* **Brief**
Every line below should be copied out exactly.

* **Provided records**

*** Begin section ***

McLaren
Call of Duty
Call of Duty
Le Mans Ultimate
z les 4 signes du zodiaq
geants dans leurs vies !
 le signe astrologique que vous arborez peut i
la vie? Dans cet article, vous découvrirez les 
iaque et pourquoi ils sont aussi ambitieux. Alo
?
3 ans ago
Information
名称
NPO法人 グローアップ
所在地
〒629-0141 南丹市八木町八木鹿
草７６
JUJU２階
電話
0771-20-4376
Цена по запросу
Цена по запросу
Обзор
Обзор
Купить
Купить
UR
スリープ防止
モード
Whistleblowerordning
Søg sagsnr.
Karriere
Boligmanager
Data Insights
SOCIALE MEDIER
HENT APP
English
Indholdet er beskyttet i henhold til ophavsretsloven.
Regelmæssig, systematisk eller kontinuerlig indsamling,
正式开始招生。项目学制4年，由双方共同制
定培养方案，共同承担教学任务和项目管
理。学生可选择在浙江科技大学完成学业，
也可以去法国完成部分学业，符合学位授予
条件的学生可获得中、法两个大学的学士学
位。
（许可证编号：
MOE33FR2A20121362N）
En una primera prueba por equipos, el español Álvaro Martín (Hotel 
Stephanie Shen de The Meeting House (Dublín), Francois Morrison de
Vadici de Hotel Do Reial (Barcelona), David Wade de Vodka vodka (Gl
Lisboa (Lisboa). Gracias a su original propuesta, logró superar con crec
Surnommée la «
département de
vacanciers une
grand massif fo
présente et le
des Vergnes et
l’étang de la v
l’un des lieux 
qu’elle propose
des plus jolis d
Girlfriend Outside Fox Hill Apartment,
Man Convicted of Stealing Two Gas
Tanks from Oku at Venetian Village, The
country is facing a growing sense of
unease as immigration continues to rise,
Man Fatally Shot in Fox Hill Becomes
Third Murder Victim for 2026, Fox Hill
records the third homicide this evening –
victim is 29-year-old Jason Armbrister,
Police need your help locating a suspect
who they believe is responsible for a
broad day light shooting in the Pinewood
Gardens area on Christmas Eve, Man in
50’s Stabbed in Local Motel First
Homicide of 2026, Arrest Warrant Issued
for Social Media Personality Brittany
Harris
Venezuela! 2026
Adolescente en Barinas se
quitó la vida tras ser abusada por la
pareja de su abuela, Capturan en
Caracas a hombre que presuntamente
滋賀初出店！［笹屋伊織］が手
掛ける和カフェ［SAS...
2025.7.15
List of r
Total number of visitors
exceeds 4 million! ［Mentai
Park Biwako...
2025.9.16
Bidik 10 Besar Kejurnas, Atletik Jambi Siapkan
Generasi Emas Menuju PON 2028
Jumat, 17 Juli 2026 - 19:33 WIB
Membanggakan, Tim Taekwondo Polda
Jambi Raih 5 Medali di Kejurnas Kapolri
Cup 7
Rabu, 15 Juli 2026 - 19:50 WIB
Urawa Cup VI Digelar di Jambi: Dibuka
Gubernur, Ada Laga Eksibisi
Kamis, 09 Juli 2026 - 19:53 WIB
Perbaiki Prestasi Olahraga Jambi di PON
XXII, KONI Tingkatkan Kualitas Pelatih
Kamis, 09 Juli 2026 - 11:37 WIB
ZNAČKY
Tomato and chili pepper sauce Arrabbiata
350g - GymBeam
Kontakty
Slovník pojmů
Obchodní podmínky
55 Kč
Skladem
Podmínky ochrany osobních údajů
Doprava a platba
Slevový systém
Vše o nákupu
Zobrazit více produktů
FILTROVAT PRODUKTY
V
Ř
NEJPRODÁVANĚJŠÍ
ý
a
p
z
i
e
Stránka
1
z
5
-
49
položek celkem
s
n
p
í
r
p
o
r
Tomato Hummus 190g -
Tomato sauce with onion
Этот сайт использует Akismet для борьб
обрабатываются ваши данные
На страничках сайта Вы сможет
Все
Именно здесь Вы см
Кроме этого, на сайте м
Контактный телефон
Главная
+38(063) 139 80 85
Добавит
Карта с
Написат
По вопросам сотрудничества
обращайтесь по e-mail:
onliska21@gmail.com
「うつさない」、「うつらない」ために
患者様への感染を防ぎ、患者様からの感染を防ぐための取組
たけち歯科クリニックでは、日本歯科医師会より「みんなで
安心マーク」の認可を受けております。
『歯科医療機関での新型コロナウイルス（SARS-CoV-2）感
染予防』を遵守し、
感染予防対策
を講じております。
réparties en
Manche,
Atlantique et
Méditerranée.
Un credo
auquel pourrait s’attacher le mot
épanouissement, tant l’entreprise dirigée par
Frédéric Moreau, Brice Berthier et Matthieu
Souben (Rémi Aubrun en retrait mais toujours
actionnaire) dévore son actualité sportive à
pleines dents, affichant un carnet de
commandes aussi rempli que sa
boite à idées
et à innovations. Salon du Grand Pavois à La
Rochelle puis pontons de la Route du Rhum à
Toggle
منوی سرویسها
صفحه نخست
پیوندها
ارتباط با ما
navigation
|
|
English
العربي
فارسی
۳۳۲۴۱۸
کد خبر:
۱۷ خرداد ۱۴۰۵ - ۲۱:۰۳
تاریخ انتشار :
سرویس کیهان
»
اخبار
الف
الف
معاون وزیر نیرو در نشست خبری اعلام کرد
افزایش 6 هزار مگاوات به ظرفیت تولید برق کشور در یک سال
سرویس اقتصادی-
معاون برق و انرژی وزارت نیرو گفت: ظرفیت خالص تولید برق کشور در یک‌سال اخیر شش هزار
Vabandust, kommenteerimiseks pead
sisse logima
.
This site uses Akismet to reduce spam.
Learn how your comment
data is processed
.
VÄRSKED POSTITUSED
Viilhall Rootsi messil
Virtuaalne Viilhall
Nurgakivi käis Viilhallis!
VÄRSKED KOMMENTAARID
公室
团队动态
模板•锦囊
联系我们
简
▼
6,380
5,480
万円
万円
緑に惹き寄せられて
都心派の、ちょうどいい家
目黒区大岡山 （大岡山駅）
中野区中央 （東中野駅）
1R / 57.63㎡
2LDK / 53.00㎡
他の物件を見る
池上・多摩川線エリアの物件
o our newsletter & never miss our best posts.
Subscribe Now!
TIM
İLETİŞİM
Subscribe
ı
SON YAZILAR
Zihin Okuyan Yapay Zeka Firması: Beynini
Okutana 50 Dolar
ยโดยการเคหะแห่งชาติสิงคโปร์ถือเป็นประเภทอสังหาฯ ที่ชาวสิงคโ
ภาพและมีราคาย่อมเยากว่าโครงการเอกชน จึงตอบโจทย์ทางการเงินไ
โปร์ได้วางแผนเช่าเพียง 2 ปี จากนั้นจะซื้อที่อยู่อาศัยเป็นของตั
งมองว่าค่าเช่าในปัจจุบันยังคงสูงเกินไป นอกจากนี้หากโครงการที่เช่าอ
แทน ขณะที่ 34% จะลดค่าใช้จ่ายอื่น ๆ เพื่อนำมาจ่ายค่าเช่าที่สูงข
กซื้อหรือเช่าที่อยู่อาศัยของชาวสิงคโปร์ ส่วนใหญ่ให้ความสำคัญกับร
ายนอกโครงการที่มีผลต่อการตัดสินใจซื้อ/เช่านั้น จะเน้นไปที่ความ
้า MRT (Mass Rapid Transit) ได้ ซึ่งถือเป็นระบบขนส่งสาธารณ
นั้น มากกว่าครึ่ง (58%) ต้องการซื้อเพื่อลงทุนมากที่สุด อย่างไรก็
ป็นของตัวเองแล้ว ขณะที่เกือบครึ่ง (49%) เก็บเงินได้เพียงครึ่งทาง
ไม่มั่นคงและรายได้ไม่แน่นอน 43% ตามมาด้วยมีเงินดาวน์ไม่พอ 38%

*** End section ***

* **Response below**
McLaren
Call of Duty
Call of Duty
Le Mans Ultimate
z les 4 signes du zodiaq
geants dans leurs vies !
 le signe astrologique que vous arborez peut i
la vie? Dans cet article, vous découvrirez les 
iaque et pourquoi ils sont aussi ambitieux. Alo
?
3 ans ago
Information
名称
NPO法人 グローアップ
所在地
〒629-0141 南丹市八木町八木鹿
草７６
JUJU２階
電話
0771-20-4376
Цена по запросу
Цена по запросу
Обзор
Обзор
Купить
Купить
UR
スリープ防止
モード
Whistleblowerordning
Søg sagsnr.
Karriere
Boligmanager
Data Insights
SOCIALE MEDIER
HENT APP
English
Indholdet er beskyttet i henhold til ophavsretsloven.
Regelmæssig, systematisk eller kontinuerlig indsamling,
正式开始招生。项目学制4年，由双方共同制
定培养方案，共同承担教学任务和项目管
理。学生可选择在浙江科技大学完成学业，
也可以去法国完成部分学业，符合学位授予
条件的学生可获得中、法两个大学的学士学
位。
（许可证编号：
MOE33FR2A20121362N）
En una primera prueba por equipos, el español Álvaro Martín (Hotel 
Stephanie Shen de The Meeting House (Dublín), Francois Morrison de
Vadici de Hotel Do Reial (Barcelona), David Wade de Vodka vodka (Gl
Lisboa (Lisboa). Gracias a su original propuesta, logró superar con crec
Surnommée la «
département de
vacanciers une
grand massif fo
présente et le
des Vergnes et
l’étang de la v
l’un des lieux 
qu’elle propose
des plus jolis d
Girlfriend Outside Fox Hill Apartment,
Man Convicted of Stealing Two Gas
Tanks from Oku at Venetian Village, The
country is facing a growing sense of
unease as immigration continues to rise,
Man Fatally Shot in Fox Hill Becomes
Third Murder Victim for 2026, Fox Hill
records the third homicide this evening –
victim is 29-year-old Jason Armbrister,
Police need your help locating a suspect
who they believe is responsible for a
broad day light shooting in the Pinewood
Gardens area on Christmas Eve, Man in
50’s Stabbed in Local Motel First
Homicide of 2026, Arrest Warrant Issued
for Social Media Personality Brittany
Harris
Venezuela! 2026
Adolescente en Barinas se
quitó la vida tras ser abusada por la
pareja de su abuela, Capturan en
Caracas a hombre que presuntamente
滋賀初出店！［笹屋伊織］が手
掛ける和カフェ［SAS...
2025.7.15
List of r
Total number of visitors
exceeds 4 million! ［Mentai
Park Biwako...
2025.9.16
Bidik 10 Besar Kejurnas, Atletik Jambi Siapkan
Generasi Emas Menuju PON 2028
Jumat, 17 Juli 2026 - 19:33 WIB
Membanggakan, Tim Taekwondo Polda
Jambi Raih 5 Medali di Kejurnas Kapolri
Cup 7
Rabu, 15 Juli 2026 - 19:50 WIB
Urawa Cup VI Digelar di Jambi: Dibuka
Gubernur, Ada Laga Eksibisi
Kamis, 09 Juli 2026 - 19:53 WIB
Perbaiki Prestasi Olahraga Jambi di PON
XXII, KONI Tingkatkan Kualitas Pelatih
Kamis, 09 Juli 2026 - 11:37 WIB
ZNAČKY
Tomato and chili pepper sauce Arrabbiata
350g - GymBeam
Kontakty
Slovník pojmů
Obchodní podmínky
55 Kč
Skladem
Podmínky ochrany osobních údajů
Doprava a platba
Slevový systém
Vše o nákupu
Zobrazit více produktů
FILTROVAT PRODUKTY
V
Ř
NEJPRODÁVANĚJŠÍ
ý
a
p
z
i
e
Stránka
1
z
5
-
49
položek celkem
s
n
p
í
r
p
o
r
Tomato Hummus 190g -
Tomato sauce with onion
Этот сайт использует Akismet для борьб
обрабатываются ваши данные
На страничках сайта Вы сможет
Все
Именно здесь Вы см
Кроме этого, на сайте м
Контактный телефон
Главная
+38(063) 139 80 85
Добавит
Карта с
Написат
По вопросам сотрудничества
обращайтесь по e-mail:
onliska21@gmail.com
「うつさない」、「うつらない」ために
患者様への感染を防ぎ、患者様からの感染を防ぐための取組
たけち歯科クリニックでは、日本歯科医師会より「みんなで
安心マーク」の認可を受けております。
『歯科医療機関での新型コロナウイルス（SARS-CoV-2）感
染予防』を遵守し、
感染予防対策
を講じております。
réparties en
Manche,
Atlantique et
Méditerranée.
Un credo
auquel pourrait s’attacher le mot
épanouissement, tant l’entreprise dirigée par
Frédéric Moreau, Brice Berthier et Matthieu
Souben (Rémi Aubrun en retrait mais toujours
actionnaire) dévore son actualité sportive à
pleines dents, affichant un carnet de
commandes aussi rempli que sa
boite à idées
et à innovations. Salon du Grand Pavois à La
Rochelle puis pontons de la Route du Rhum à
Toggle
منوی سرویسها
صفحه نخست
پیوندها
ارتباط با ما
navigation
|
|
English
العربي
فارسی
۳۳۲۴۱۸
کد خبر:
۱۷ خرداد ۱۴۰۵ - ۲۱:۰۳
تاریخ انتشار :
سرویس کیهان
»
اخبار
الف
الف
معاون وزیر نیرو در نشست خبری اعلام کرد
افزایش 6 هزار مگاوات به ظرفیت تولید برق کشور در یک سال
سرویس اقتصادی-
معاون برق و انرژی وزارت نیرو گفت: ظرفیت خالص تولید برق کشور در یک‌سال اخیر شش هزار
Vabandust, kommenteerimiseks pead
sisse logima
.
This site uses Akismet to reduce spam.
Learn how your comment
data is processed
.
VÄRSKED POSTITUSED
Viilhall Rootsi messil
Virtuaalne Viilhall
Nurgakivi käis Viilhallis!
VÄRSKED KOMMENTAARID
公室
团队动态
模板•锦囊
联系我们
简
▼
6,380
5,480
万円
万円
緑に惹き寄せられて
都心派の、ちょうどいい家
目黒区大岡山 （大岡山駅）
中野区中央 （東中野駅）
1R / 57.63㎡
2LDK / 53.00㎡
他の物件を見る
池上・多摩川線エリアの物件
o our newsletter & never miss our best posts.
Subscribe Now!
TIM
İLETİŞİM
Subscribe
ı
SON YAZILAR
Zihin Okuyan Yapay Zeka Firması: Beynini
Okutana 50 Dolar
ยโดยการเคหะแห่งชาติสิงคโปร์ถือเป็นประเภทอสังหาฯ ที่ชาวสิงคโ
ภาพและมีราคาย่อมเยากว่าโครงการเอกชน จึงตอบโจทย์ทางการเงินไ
โปร์ได้วางแผนเช่าเพียง 2 ปี จากนั้นจะซื้อที่อยู่อาศัยเป็นของตั
งมองว่าค่าเช่าในปัจจุบันยังคงสูงเกินไป นอกจากนี้หากโครงการที่เช่าอ
แทน ขณะที่ 34% จะลดค่าใช้จ่ายอื่น ๆ เพื่อนำมาจ่ายค่าเช่าที่สูงข
กซื้อหรือเช่าที่อยู่อาศัยของชาวสิงคโปร์ ส่วนใหญ่ให้ความสำคัญกับร
ายนอกโครงการที่มีผลต่อการตัดสินใจซื้อ/เช่านั้น จะเน้นไปที่ความ
้า MRT (Mass Rapid Transit) ได้ ซึ่งถือเป็นระบบขนส่งสาธารณ
นั้น มากกว่าครึ่ง (58%) ต้องการซื้อเพื่อลงทุนมากที่สุด อย่างไรก็
ป็นของตัวเองแล้ว ขณะที่เกือบครึ่ง (49%) เก็บเงินได้เพียงครึ่งทาง
ไม่มั่นคงและรายได้ไม่แน่นอน 43% ตามมาด้วยมีเงินดาวน์ไม่พอ 38%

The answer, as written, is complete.